● **Problem requirements**
In the listing below, which lines contain the string "United"? Copy them all.

● **Provided information**
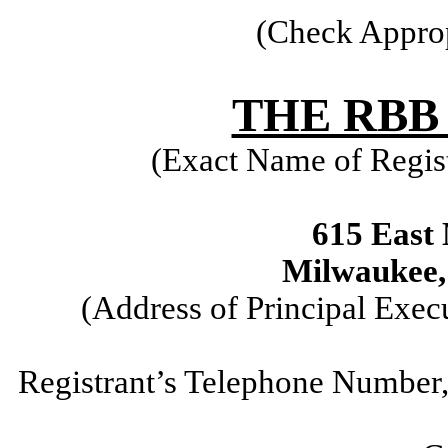
(Check Approp
THE RBB
(Exact Name of Regist
615 East 
Milwaukee,
(Address of Principal Exec
Registrant’s Telephone Number,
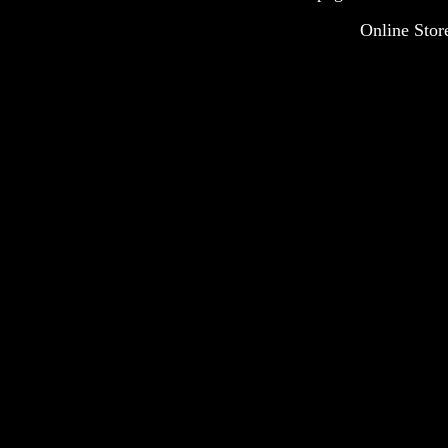
Online Stor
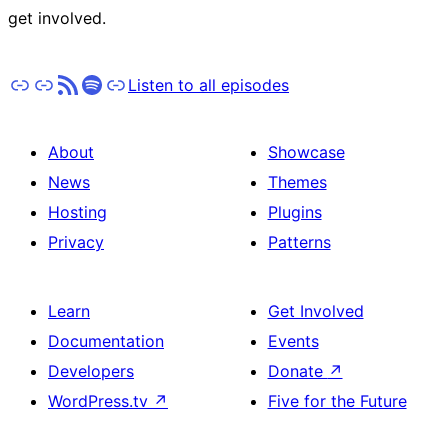
get involved.
Apple Podcasts
Pocket Casts
RSS
Spotify
Stitcher
Listen to all episodes
About
Showcase
News
Themes
Hosting
Plugins
Privacy
Patterns
Learn
Get Involved
Documentation
Events
Developers
Donate
↗
WordPress.tv
↗
Five for the Future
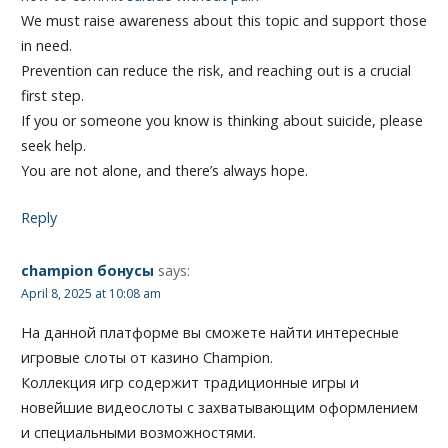
We must raise awareness about this topic and support those
in need.
Prevention can reduce the risk, and reaching out is a crucial
first step.
If you or someone you know is thinking about suicide, please
seek help.
You are not alone, and there’s always hope.
Reply
champion бонусы
says:
April 8, 2025 at 10:08 am
На данной платформе вы сможете найти интересные
игровые слоты от казино Champion.
Коллекция игр содержит традиционные игры и
новейшие видеослоты с захватывающим оформлением
и специальными возможностями.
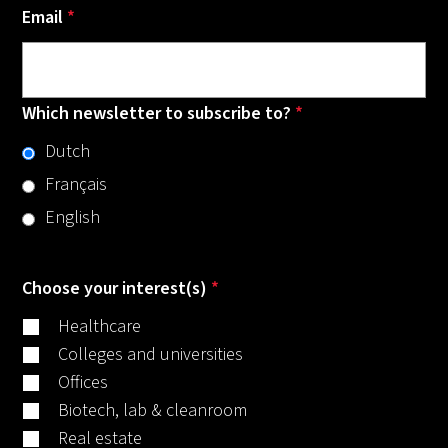
Email
*
Which newsletter to subscribe to?
*
Dutch
Français
English
Choose your interest(s)
*
Healthcare
Colleges and universities
Offices
Biotech, lab & cleanroom
Real estate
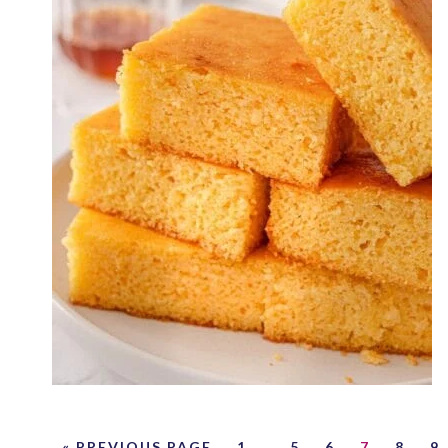
« PREVIOUS PAGE
1
…
5
6
7
8
9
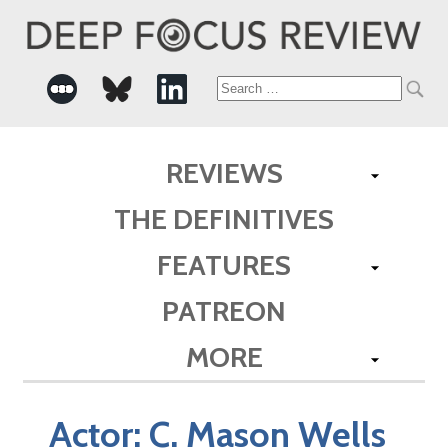
Search
for:
REVIEWS
THE DEFINITIVES
FEATURES
PATREON
MORE
Actor:
C. Mason Wells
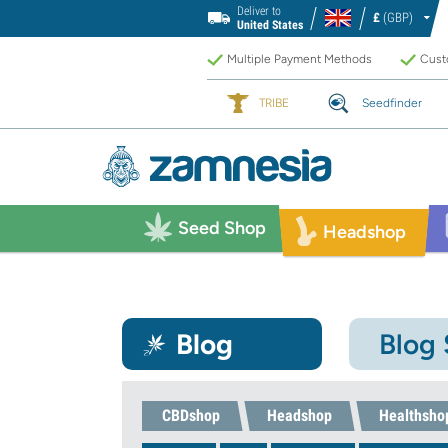
Deliver to
£
(GBP)
United States
Multiple Payment Methods
Custo
TRIBE
Seedfinder
Seed Shop
Headshop
Blog
Blog
CBDshop
Headshop
Healthsho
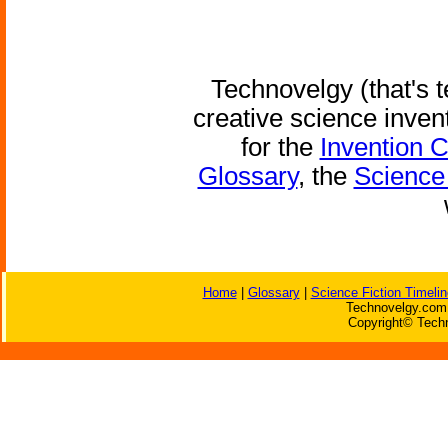
Technovelgy (that's t
creative science inven
for the
Invention 
Glossary
, the
Science 
Home
|
Glossary
|
Science Fiction Timelin
Technovelgy.com 
Copyright© Techn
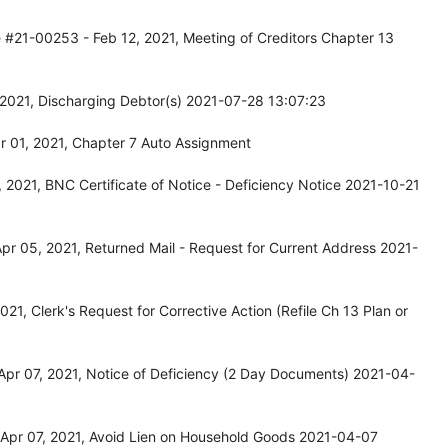
 #21-00253 - Feb 12, 2021, Meeting of Creditors Chapter 13
 2021, Discharging Debtor(s) 2021-07-28 13:07:23
 01, 2021, Chapter 7 Auto Assignment
2021, BNC Certificate of Notice - Deficiency Notice 2021-10-21
r 05, 2021, Returned Mail - Request for Current Address 2021-
1, Clerk's Request for Corrective Action (Refile Ch 13 Plan or
pr 07, 2021, Notice of Deficiency (2 Day Documents) 2021-04-
Apr 07, 2021, Avoid Lien on Household Goods 2021-04-07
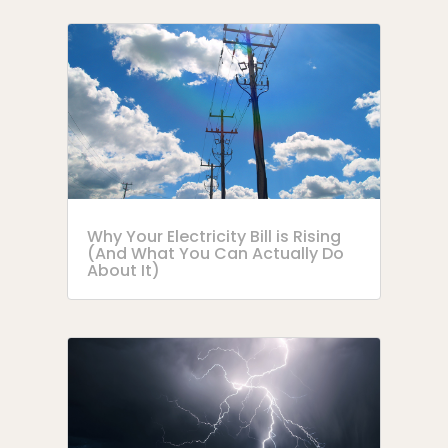
Why Your Electricity Bill is Rising
(And What You Can Actually Do
About It)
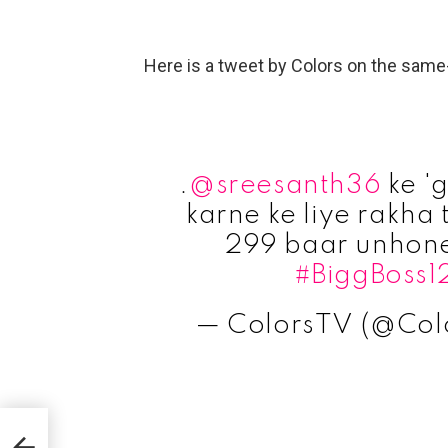
Here is a tweet by Colors on the same
.
@sreesanth36
ke 'g
karne ke liye rakha
299 baar unhone 
#BiggBoss1
— ColorsTV (@Col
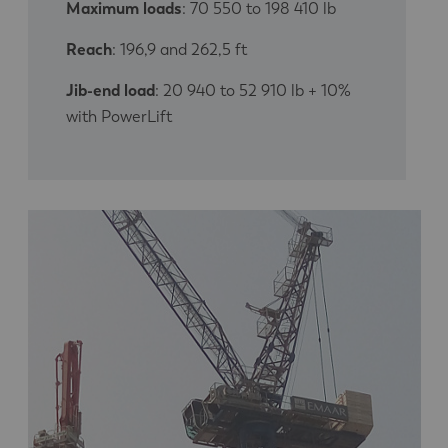
Maximum loads
: 70 550 to 198 410 lb
Reach
: 196,9 and 262,5 ft
Jib-end load
: 20 940 to 52 910 lb + 10%
with PowerLift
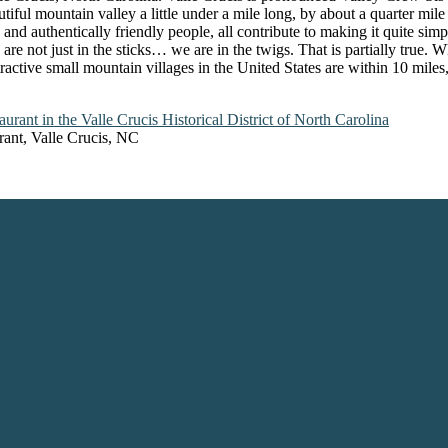
iful mountain valley a little under a mile long, by about a quarter mil
 and authentically friendly people, all contribute to making it quite sim
 are not just in the sticks… we are in the twigs. That is partially true.
ttractive small mountain villages in the United States are within 10 mil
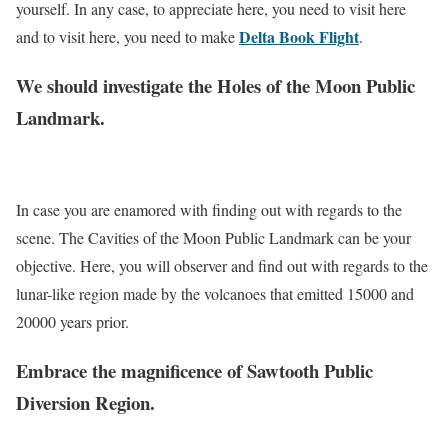
yourself. In any case, to appreciate here, you need to visit here
Delta Book Flight
and to visit here, you need to make
.
We should investigate the Holes of the Moon Public
Landmark.
In case you are enamored with finding out with regards to the
scene. The Cavities of the Moon Public Landmark can be your
objective. Here, you will observer and find out with regards to the
lunar-like region made by the volcanoes that emitted 15000 and
20000 years prior.
Embrace the magnificence of Sawtooth Public
Diversion Region.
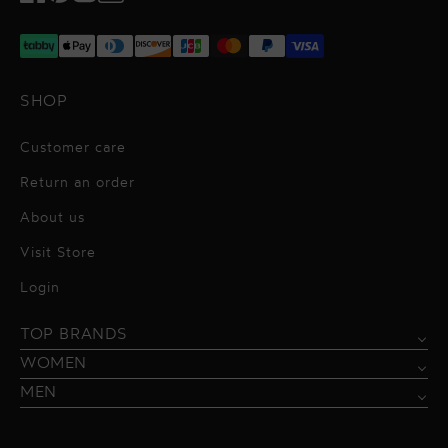
Facebook
Pinterest
Instagram
TikTok
SHOP
Customer care
Return an order
About us
Visit Store
Alessandro Vigilante
Login
All dresses
Aquarel Studio
TOP BRANDS
Shirts
Blazers & Jackets
Bordelle
WOMEN
Trousers
Tops & Blouses
Borgo de Nor
MEN
Swimwear
Trousers & Skirts
Federica Tosi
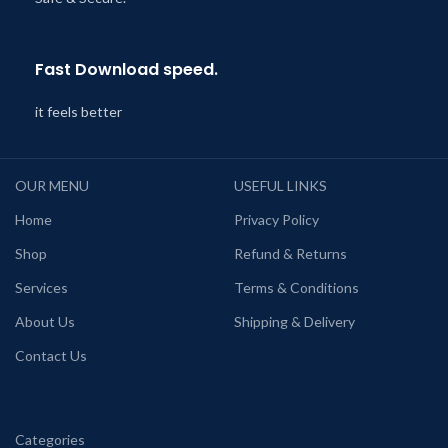
Fast Download speed.
it feels better
OUR MENU
USEFUL LINKS
Home
Privacy Policy
Shop
Refund & Returns
Services
Terms & Conditions
About Us
Shipping & Delivery
Contact Us
Categories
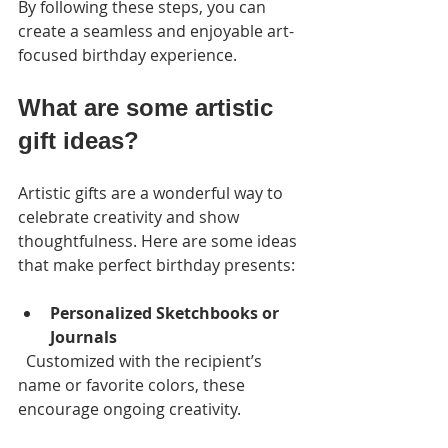
By following these steps, you can 
create a seamless and enjoyable art-
focused birthday experience.
What are some artistic 
gift ideas?
Artistic gifts are a wonderful way to 
celebrate creativity and show 
thoughtfulness. Here are some ideas 
that make perfect birthday presents:
Personalized Sketchbooks or 
Journals
  Customized with the recipient’s 
name or favorite colors, these 
encourage ongoing creativity.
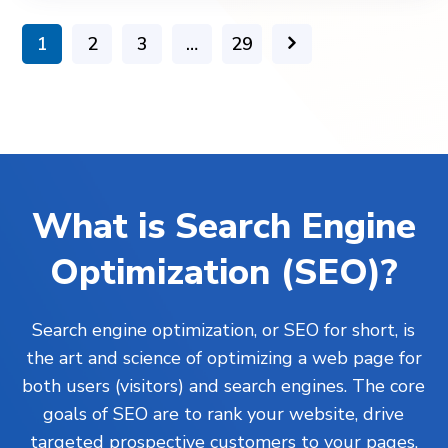
1
2
3
…
29
What is Search Engine
Optimization (SEO)?
Search engine optimization, or SEO for short, is
the art and science of optimizing a web page for
both users (visitors) and search engines. The core
goals of SEO are to rank your website, drive
targeted prospective customers to your pages,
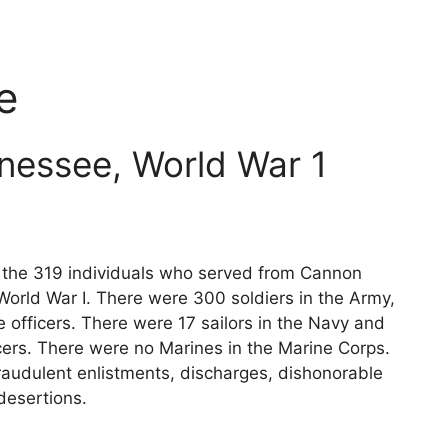
e
nessee, World War 1
ts the 319 individuals who served from Cannon
World War I. There were 300 soldiers in the Army,
 officers. There were 17 sailors in the Navy and
cers. There were no Marines in the Marine Corps.
raudulent enlistments, discharges, dishonorable
desertions.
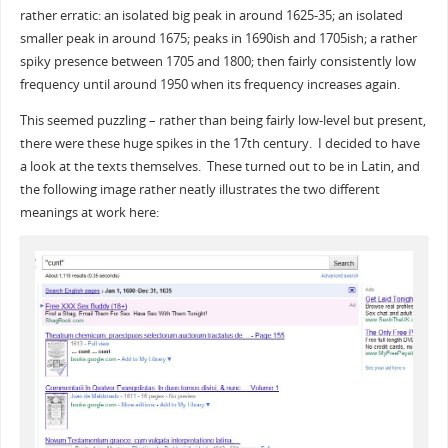
rather erratic: an isolated big peak in around 1625-35; an isolated
smaller peak in around 1675; peaks in 1690ish and 1705ish; a rather
spiky presence between 1705 and 1800; then fairly consistently low
frequency until around 1950 when its frequency increases again.
This seemed puzzling – rather than being fairly low-level but present,
there were these huge spikes in the 17th century. I decided to have
a look at the texts themselves. These turned out to be in Latin, and
the following image rather neatly illustrates the two different
meanings at work here:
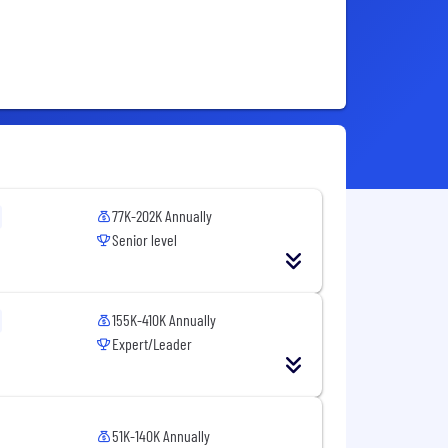
77K-202K Annually
Senior level
155K-410K Annually
Expert/Leader
51K-140K Annually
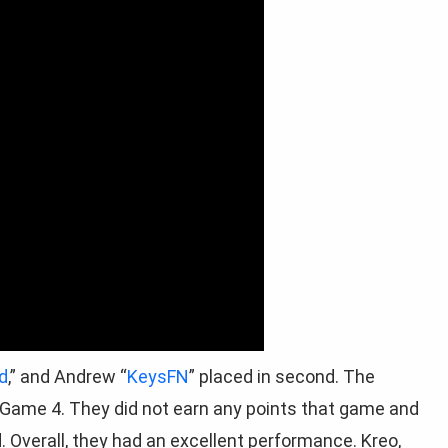
d
,” and Andrew “
KeysFN
” placed in second. The
 Game 4. They did not earn any points that game and
. Overall, they had an excellent performance. Kreo,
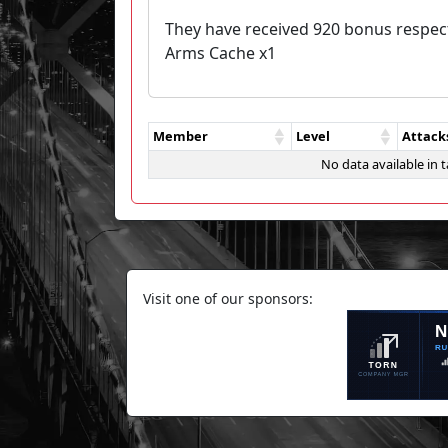
They have received 920 bonus respec
Arms Cache x1
Member
Level
Attack
No data available in t
Visit one of our sponsors:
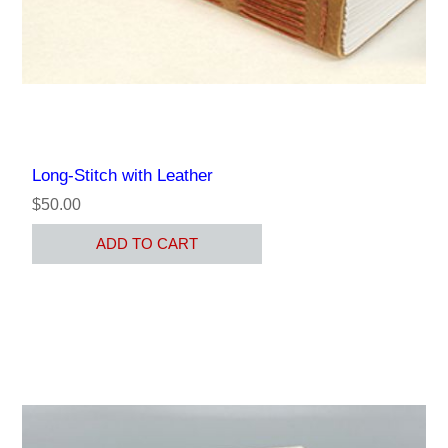
Long-Stitch with Leather
$50.00
ADD TO CART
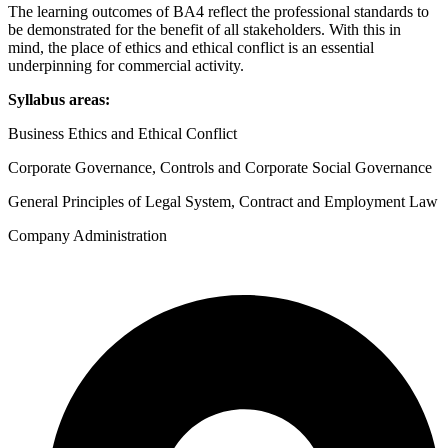
Corporate
The learning outcomes of BA4 reflect the professional standards to
Governance
be demonstrated for the benefit of all stakeholders. With this in
and
mind, the place of ethics and ethical conflict is an essential
Business
underpinning for commercial activity.
Law
Syllabus areas:
Passcards
2026
Business Ethics and Ethical Conflict
quantity
Corporate Governance, Controls and Corporate Social Governance
General Principles of Legal System, Contract and Employment Law
Company Administration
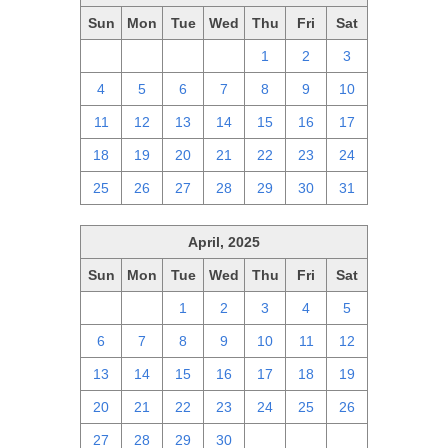
Sun
Mon
Tue
Wed
Thu
Fri
Sat
27
28
29
30
1
2
3
4
5
6
7
8
9
10
11
12
13
14
15
16
17
18
19
20
21
22
23
24
25
26
27
28
29
30
31
April, 2025
Sun
Mon
Tue
Wed
Thu
Fri
Sat
30
31
1
2
3
4
5
6
7
8
9
10
11
12
13
14
15
16
17
18
19
20
21
22
23
24
25
26
27
28
29
30
1
2
3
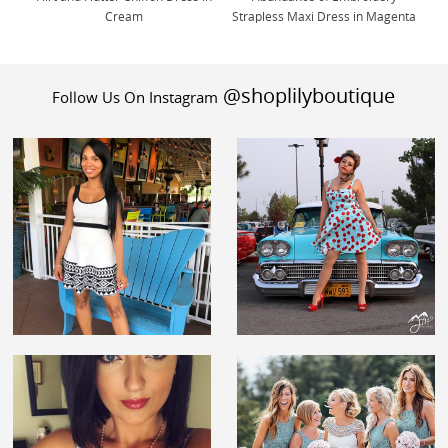
Cream
Strapless Maxi Dress in Magenta
@shoplilyboutique
Follow Us On Instagram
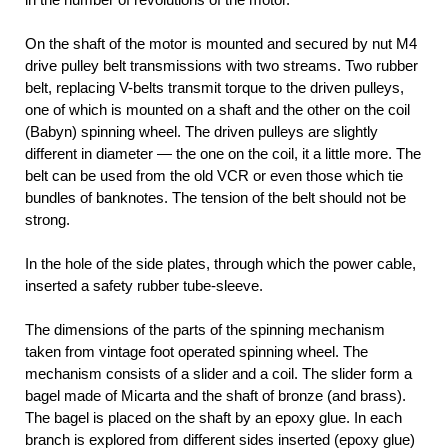
On the shaft of the motor is mounted and secured by nut M4
drive pulley belt transmissions with two streams. Two rubber
belt, replacing V-belts transmit torque to the driven pulleys,
one of which is mounted on a shaft and the other on the coil
(Babyn) spinning wheel. The driven pulleys are slightly
different in diameter — the one on the coil, it a little more. The
belt can be used from the old VCR or even those which tie
bundles of banknotes. The tension of the belt should not be
strong.
In the hole of the side plates, through which the power cable,
inserted a safety rubber tube-sleeve.
The dimensions of the parts of the spinning mechanism
taken from vintage foot operated spinning wheel. The
mechanism consists of a slider and a coil. The slider form a
bagel made of Micarta and the shaft of bronze (and brass).
The bagel is placed on the shaft by an epoxy glue. In each
branch is explored from different sides inserted (epoxy glue)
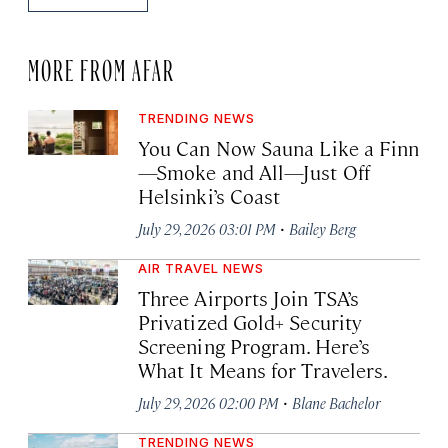
MORE FROM AFAR
TRENDING NEWS
You Can Now Sauna Like a Finn
—Smoke and All—Just Off
Helsinki’s Coast
·
July 29, 2026 03:01 PM
Bailey Berg
AIR TRAVEL NEWS
Three Airports Join TSA’s
Privatized Gold+ Security
Screening Program. Here’s
What It Means for Travelers.
·
July 29, 2026 02:00 PM
Blane Bachelor
TRENDING NEWS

● **Result of this exercise**
United States
ttractive small mountain villages in the United States are within 10 mil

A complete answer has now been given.